Расстроенный Степан, сморщившись, отвечал:
— Все равно что ничего! Каплю пустит и, хоть ты ее убей, больше не даст! Малого, когда разорется, и то нечем напоить...
— А-а-а-а-а! — громко и протяжно удивлялись парни.
— А раньше как? — спросил кто-то сбоку.
— Раньше, — отвечал мужик, — раньше, бывало, и больше ведра давали...
— Две у тебя?
— Две.
— Это как у меня, — заметил тщедушный Шимон, — одна ведь она, а, бывало, с ведро даст...
Мужики подталкивали друг друга, показывая глазами на мрачное лицо Степана.
Чей-то насмешливый голос протянул:
— Ох, и беда тебе, Степан! Теперь там у тебя такое пекло — чертям жарко...

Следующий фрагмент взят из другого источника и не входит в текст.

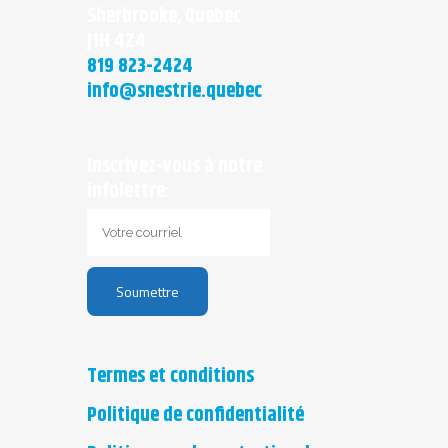
Sherbrooke, Quebec
J1H 4Z4
819 823-2424
info@snestrie.quebec
Inscrivez-vous à notre
infolettre:
Termes et conditions
Politique de confidentialité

Другой, грубо захохотав, подхватил:
— Я слышал вчера: орала она у себя в хате, чисто бесноватая...
— Кто? — спросил чей-то голос.
— Да Розалька, Степанова жена...
— Ух, и злая баба... что твой огонь... — подтвердил кто-то в толпе.
Степан ниже опустил голову, но промолчал.
Из-за ворот донесся тот же, что и раньше, женский голос, но еще пронзительнее, еще раздраженнее:
— Петрук! Эй, Петрук! Да ты кончишь ли когда, или нет?
Мужчины хором засмеялись:
— Вон как вопит Степанова жена, не терпится ей ведьму поймать! Эй, Петрук, иди скорей! А то как баба расходится, беда будет... с ней и не сладишь... побьет!..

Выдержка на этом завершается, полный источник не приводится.